As this cat and mouse game continues, many businesses might wonder how they’re expected to keep pace with the new tech-enabled tactics of online fraudsters. This is where a flexible payments system such as Braintree comes in handy as it can be partnered with multiple third-party integrations.
While fraud protection services may seem like a no-brainer for businesses that process hundreds or thousands of consumer transactions every day, there is still some reluctance among those businesses or enterprises that process a lower volume of significantly larger B2B transactions. However, this complacency creates an ideal target for fraudsters.
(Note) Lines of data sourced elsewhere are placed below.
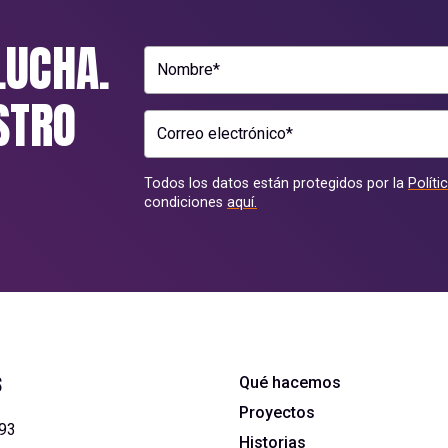
LUCHA.
Nombre*
STRO
Correo electrónico*
Todos los datos están protegidos por la
Políti
condiciones
aquí.
s
Qué hacemos
Proyectos
393
Historias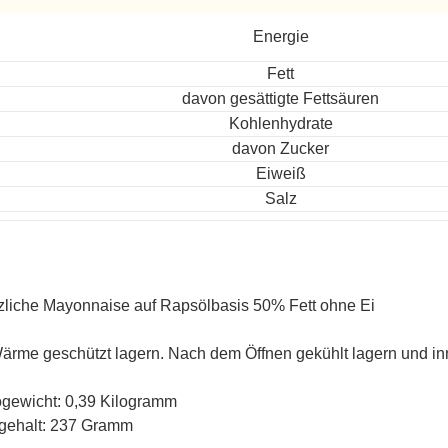
ereitet
Energie
Fett
davon gesättigte Fettsäuren
Kohlenhydrate
davon Zucker
Eiweiß
Salz
zliche Mayonnaise auf Rapsölbasis 50% Fett ohne Ei
ärme geschützt lagern. Nach dem Öffnen gekühlt lagern und i
ogewicht: 0,39 Kilogramm
gehalt: 237 Gramm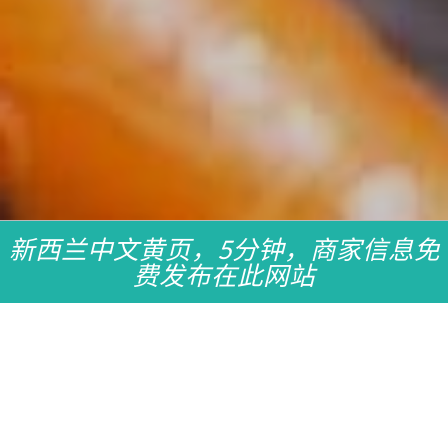
新西兰中文黄页，5分钟，商家信息免
费发布在此网站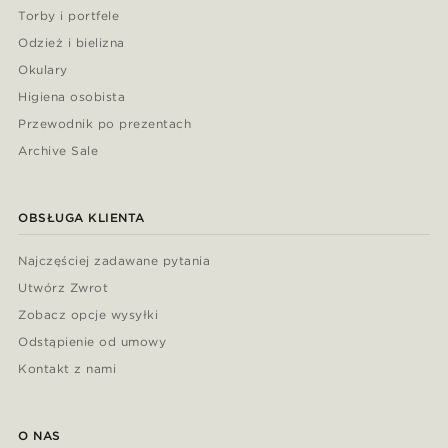
Torby i portfele
Odzież i bielizna
Okulary
Higiena osobista
Przewodnik po prezentach
Archive Sale
OBSŁUGA KLIENTA
Najczęściej zadawane pytania
Utwórz Zwrot
Zobacz opcje wysyłki
Odstąpienie od umowy
Kontakt z nami
O NAS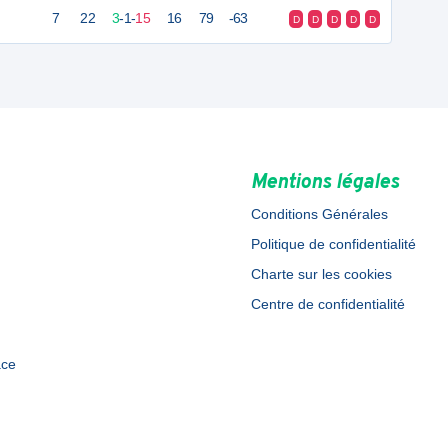
7
22
3
-
1
-
15
16
79
-63
D
D
D
D
D
Mentions légales
Conditions Générales
Politique de confidentialité
Charte sur les cookies
Centre de confidentialité
ace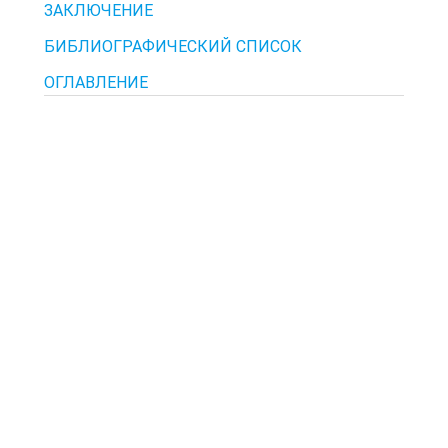
ЗАКЛЮЧЕНИЕ
БИБЛИОГРАФИЧЕСКИЙ СПИСОК
ОГЛАВЛЕНИЕ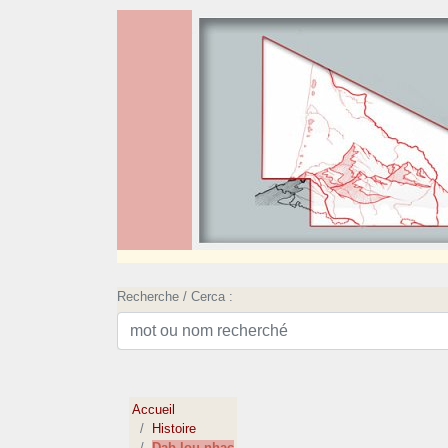
Recherche / Cerca :
Accueil
Histoire
Dab lou nhac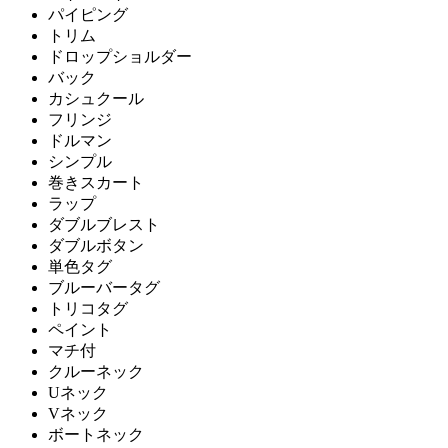
パイピング
トリム
ドロップショルダー
バック
カシュクール
フリンジ
ドルマン
シンプル
巻きスカート
ラップ
ダブルブレスト
ダブルボタン
単色タグ
ブルーバータグ
トリコタグ
ペイント
マチ付
クルーネック
Uネック
Vネック
ボートネック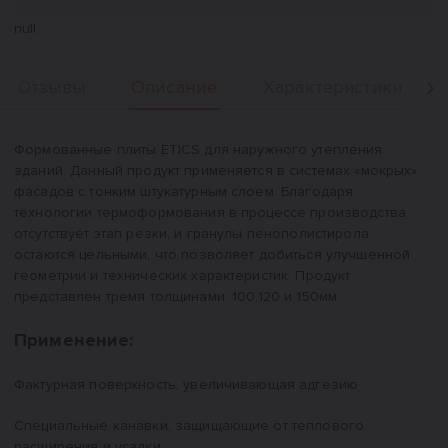
null
Описание
Отзывы
Характеристики
Вперед
Описание
Формованные плиты ETICS для наружного утепления
зданий. Данный продукт применяется в системах «мокрых»
фасадов с тонким штукатурным слоем. Благодаря
технологии термоформования в процессе производства
отсутствует этап резки, и гранулы пенополистирола
остаются цельными, что позволяет добиться улучшенной
геометрии и технических характеристик. Продукт
представлен тремя толщинами: 100,120 и 150мм.
Применение:
Фактурная поверхность, увеличивающая адгезию
Специальные канавки, защищающие от теплового
расширения и усадки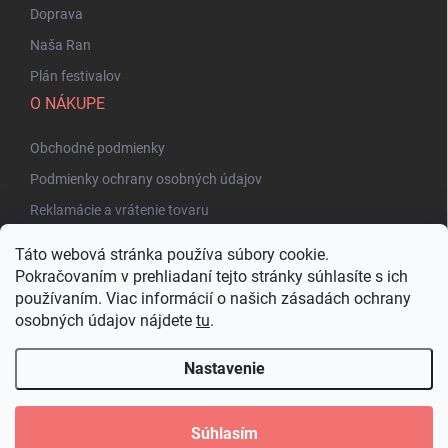
Doprava
Naša Ran
Plán festivalov
O NÁKUPE
Obchodné podmienky
Podmienky ochrany osobných údajov
Reklamácie a vrátenie tovaru
Táto webová stránka používa súbory cookie.
Pokračovaním v prehliadaní tejto stránky súhlasíte s ich
používaním. Viac informácií o našich zásadách ochrany
osobných údajov nájdete
tu
.
Nastavenie
Copyright 2026
Bakuhatsu.eu
. Všetky práva vyhradené.
Upraviť nastavenie
cookies
Súhlasím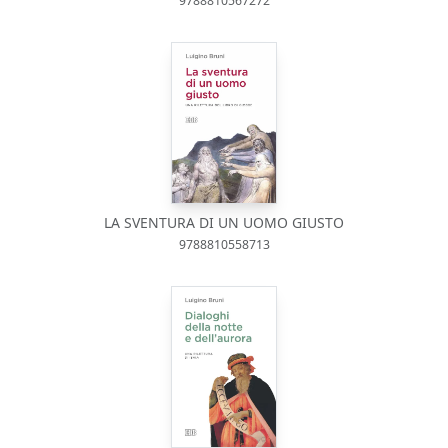
9788810567272
LA SVENTURA DI UN UOMO GIUSTO
9788810558713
“We see more B2B businesses moving online because the economics are better for them with online ordering systems and online operations. Because some of these B2B businesses have a lower volume of transactions, they tend to drop their guard in terms of fraud prevention. This means criminals can get in and hit pretty hard with large transactions before they’re detected. If they can find a buyer for whatever they’re stealing, then your business becomes a target, no matter your industry.”
With such determined criminal outfits to contend with, Don is pragmatic about stopping fraud completely, “If you want to stop fraud, then stop taking orders online.” That being said, the idea he says is to put as many hurdles in front of criminals as possible and they’ll have no choice but to move on to the next easy target. Either way, online fraud is here to stay it seems, so it’s up to businesses to protect themselves any way they can.